Records for this task Block Start

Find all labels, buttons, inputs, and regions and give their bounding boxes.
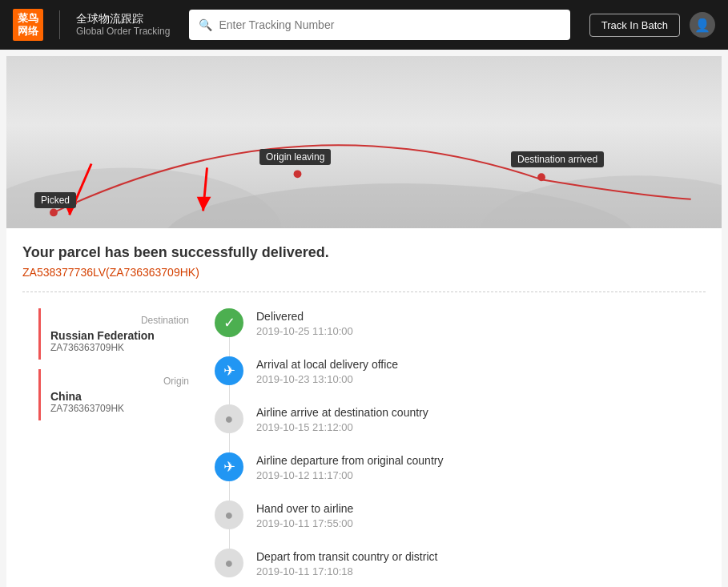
timeline-event: Depart from transit country or district bbox=[256, 550, 690, 563]
destination-label: Destination bbox=[50, 315, 189, 326]
timeline-content: Airline departure from original country … bbox=[256, 452, 690, 481]
search-area: 🔍 bbox=[189, 10, 569, 40]
flight-path-svg bbox=[6, 56, 722, 228]
origin-country: China bbox=[50, 390, 189, 403]
logo-divider bbox=[59, 10, 60, 39]
origin-label: Origin bbox=[50, 376, 189, 387]
timeline-event: Delivered bbox=[256, 310, 690, 323]
user-avatar-icon[interactable]: 👤 bbox=[690, 12, 715, 38]
bottom-area: Destination Russian Federation ZA7363637… bbox=[22, 308, 706, 587]
timeline-date: 2019-10-25 11:10:00 bbox=[256, 325, 690, 337]
map-area: Picked Origin leaving Destination arrive… bbox=[6, 56, 722, 228]
destination-card: Destination Russian Federation ZA7363637… bbox=[38, 308, 199, 360]
track-in-batch-button[interactable]: Track In Batch bbox=[589, 14, 680, 37]
timeline-date: 2019-10-23 13:10:00 bbox=[256, 373, 690, 385]
timeline-event: Airline arrive at destination country bbox=[256, 406, 690, 419]
logo-area: 菜鸟网络 全球物流跟踪 Global Order Tracking bbox=[13, 9, 170, 40]
timeline-item: ● Airline arrive at destination country … bbox=[215, 404, 690, 433]
header: 菜鸟网络 全球物流跟踪 Global Order Tracking 🔍 Trac… bbox=[0, 0, 728, 50]
svg-point-2 bbox=[478, 175, 722, 228]
timeline-icon: ✈ bbox=[215, 452, 243, 481]
timeline-item: ● Depart from transit country or distric… bbox=[215, 549, 690, 577]
timeline-content: Delivered 2019-10-25 11:10:00 bbox=[256, 308, 690, 337]
logo-cn: 全球物流跟踪 bbox=[76, 11, 170, 26]
timeline-icon: ✓ bbox=[215, 308, 243, 337]
left-panel: Destination Russian Federation ZA7363637… bbox=[38, 308, 199, 587]
timeline-item: ● Hand over to airline 2019-10-11 17:55:… bbox=[215, 501, 690, 529]
destination-arrived-label: Destination arrived bbox=[511, 151, 604, 167]
cainiao-logo-icon: 菜鸟网络 bbox=[13, 9, 43, 40]
timeline-event: Arrival at local delivery office bbox=[256, 358, 690, 371]
timeline-icon: ● bbox=[215, 404, 243, 433]
delivery-title: Your parcel has been successfully delive… bbox=[22, 244, 706, 261]
origin-leaving-label: Origin leaving bbox=[259, 149, 331, 165]
tracking-id: ZA538377736LV(ZA736363709HK) bbox=[22, 266, 706, 279]
main-content: Picked Origin leaving Destination arrive… bbox=[6, 56, 722, 587]
timeline-date: 2019-10-15 21:12:00 bbox=[256, 421, 690, 433]
timeline-date: 2019-10-12 11:17:00 bbox=[256, 469, 690, 481]
timeline-event: Airline departure from original country bbox=[256, 454, 690, 467]
timeline-content: Hand over to airline 2019-10-11 17:55:00 bbox=[256, 501, 690, 529]
logo-en: Global Order Tracking bbox=[76, 26, 170, 38]
timeline-content: Arrival at local delivery office 2019-10… bbox=[256, 356, 690, 385]
timeline-icon: ● bbox=[215, 501, 243, 529]
logo-text: 全球物流跟踪 Global Order Tracking bbox=[76, 11, 170, 38]
timeline-item: ✈ Airline departure from original countr… bbox=[215, 452, 690, 481]
timeline-event: Hand over to airline bbox=[256, 502, 690, 515]
search-icon: 🔍 bbox=[199, 18, 212, 31]
destination-country: Russian Federation bbox=[50, 329, 189, 342]
divider bbox=[22, 291, 706, 292]
timeline-date: 2019-10-11 17:55:00 bbox=[256, 517, 690, 529]
picked-label: Picked bbox=[34, 192, 76, 208]
timeline-content: Depart from transit country or district … bbox=[256, 549, 690, 577]
svg-point-3 bbox=[50, 209, 58, 217]
search-input[interactable] bbox=[219, 18, 560, 31]
timeline-item: ✓ Delivered 2019-10-25 11:10:00 bbox=[215, 308, 690, 337]
svg-point-4 bbox=[294, 170, 302, 178]
origin-tracking: ZA736363709HK bbox=[50, 403, 189, 414]
timeline-item: ✈ Arrival at local delivery office 2019-… bbox=[215, 356, 690, 385]
origin-card: Origin China ZA736363709HK bbox=[38, 369, 199, 420]
timeline: ✓ Delivered 2019-10-25 11:10:00 ✈ Arriva… bbox=[215, 308, 690, 587]
timeline-date: 2019-10-11 17:10:18 bbox=[256, 565, 690, 577]
timeline-icon: ✈ bbox=[215, 356, 243, 385]
timeline-content: Airline arrive at destination country 20… bbox=[256, 404, 690, 433]
delivery-info: Your parcel has been successfully delive… bbox=[6, 228, 722, 587]
svg-point-5 bbox=[537, 173, 545, 181]
timeline-icon: ● bbox=[215, 549, 243, 577]
destination-tracking: ZA736363709HK bbox=[50, 342, 189, 353]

Records for this task Block End

Your assignment: Output all the records, word for word, with no pictures in the copy.

Solved problem:
Find all labels, buttons, inputs, and regions and give their bounding boxes.
timeline-event: Depart from transit country or district bbox=[256, 550, 690, 563]
destination-label: Destination bbox=[50, 315, 189, 326]
timeline-content: Airline departure from original country … bbox=[256, 452, 690, 481]
search-area: 🔍 bbox=[189, 10, 569, 40]
flight-path-svg bbox=[6, 56, 722, 228]
origin-country: China bbox=[50, 390, 189, 403]
logo-divider bbox=[59, 10, 60, 39]
origin-label: Origin bbox=[50, 376, 189, 387]
timeline-event: Delivered bbox=[256, 310, 690, 323]
user-avatar-icon[interactable]: 👤 bbox=[690, 12, 715, 38]
bottom-area: Destination Russian Federation ZA7363637… bbox=[22, 308, 706, 587]
timeline-date: 2019-10-25 11:10:00 bbox=[256, 325, 690, 337]
map-area: Picked Origin leaving Destination arrive… bbox=[6, 56, 722, 228]
destination-card: Destination Russian Federation ZA7363637… bbox=[38, 308, 199, 360]
track-in-batch-button[interactable]: Track In Batch bbox=[589, 14, 680, 37]
timeline-date: 2019-10-23 13:10:00 bbox=[256, 373, 690, 385]
timeline-event: Airline arrive at destination country bbox=[256, 406, 690, 419]
logo-area: 菜鸟网络 全球物流跟踪 Global Order Tracking bbox=[13, 9, 170, 40]
timeline-item: ● Airline arrive at destination country … bbox=[215, 404, 690, 433]
header: 菜鸟网络 全球物流跟踪 Global Order Tracking 🔍 Trac… bbox=[0, 0, 728, 50]
svg-point-2 bbox=[478, 175, 722, 228]
timeline-icon: ✈ bbox=[215, 452, 243, 481]
timeline-item: ● Depart from transit country or distric… bbox=[215, 549, 690, 577]
timeline-content: Delivered 2019-10-25 11:10:00 bbox=[256, 308, 690, 337]
logo-cn: 全球物流跟踪 bbox=[76, 11, 170, 26]
timeline-icon: ✓ bbox=[215, 308, 243, 337]
left-panel: Destination Russian Federation ZA7363637… bbox=[38, 308, 199, 587]
timeline-item: ● Hand over to airline 2019-10-11 17:55:… bbox=[215, 501, 690, 529]
destination-arrived-label: Destination arrived bbox=[511, 151, 604, 167]
cainiao-logo-icon: 菜鸟网络 bbox=[13, 9, 43, 40]
timeline-event: Arrival at local delivery office bbox=[256, 358, 690, 371]
timeline-icon: ● bbox=[215, 404, 243, 433]
delivery-title: Your parcel has been successfully delive… bbox=[22, 244, 706, 261]
origin-leaving-label: Origin leaving bbox=[259, 149, 331, 165]
tracking-id: ZA538377736LV(ZA736363709HK) bbox=[22, 266, 706, 279]
main-content: Picked Origin leaving Destination arrive… bbox=[6, 56, 722, 587]
timeline-date: 2019-10-15 21:12:00 bbox=[256, 421, 690, 433]
timeline-date: 2019-10-12 11:17:00 bbox=[256, 469, 690, 481]
timeline-event: Airline departure from original country bbox=[256, 454, 690, 467]
timeline-content: Hand over to airline 2019-10-11 17:55:00 bbox=[256, 501, 690, 529]
logo-en: Global Order Tracking bbox=[76, 26, 170, 38]
timeline-content: Arrival at local delivery office 2019-10… bbox=[256, 356, 690, 385]
timeline-icon: ● bbox=[215, 501, 243, 529]
logo-text: 全球物流跟踪 Global Order Tracking bbox=[76, 11, 170, 38]
timeline-item: ✈ Airline departure from original countr… bbox=[215, 452, 690, 481]
timeline-event: Hand over to airline bbox=[256, 502, 690, 515]
search-icon: 🔍 bbox=[199, 18, 212, 31]
destination-country: Russian Federation bbox=[50, 329, 189, 342]
divider bbox=[22, 291, 706, 292]
timeline-date: 2019-10-11 17:55:00 bbox=[256, 517, 690, 529]
picked-label: Picked bbox=[34, 192, 76, 208]
timeline-content: Depart from transit country or district … bbox=[256, 549, 690, 577]
svg-point-3 bbox=[50, 209, 58, 217]
search-input[interactable] bbox=[219, 18, 560, 31]
timeline-item: ✓ Delivered 2019-10-25 11:10:00 bbox=[215, 308, 690, 337]
svg-point-4 bbox=[294, 170, 302, 178]
origin-tracking: ZA736363709HK bbox=[50, 403, 189, 414]
timeline-item: ✈ Arrival at local delivery office 2019-… bbox=[215, 356, 690, 385]
origin-card: Origin China ZA736363709HK bbox=[38, 369, 199, 420]
timeline: ✓ Delivered 2019-10-25 11:10:00 ✈ Arriva… bbox=[215, 308, 690, 587]
timeline-date: 2019-10-11 17:10:18 bbox=[256, 565, 690, 577]
timeline-icon: ✈ bbox=[215, 356, 243, 385]
timeline-content: Airline arrive at destination country 20… bbox=[256, 404, 690, 433]
delivery-info: Your parcel has been successfully delive… bbox=[6, 228, 722, 587]
svg-point-5 bbox=[537, 173, 545, 181]
timeline-icon: ● bbox=[215, 549, 243, 577]
destination-tracking: ZA736363709HK bbox=[50, 342, 189, 353]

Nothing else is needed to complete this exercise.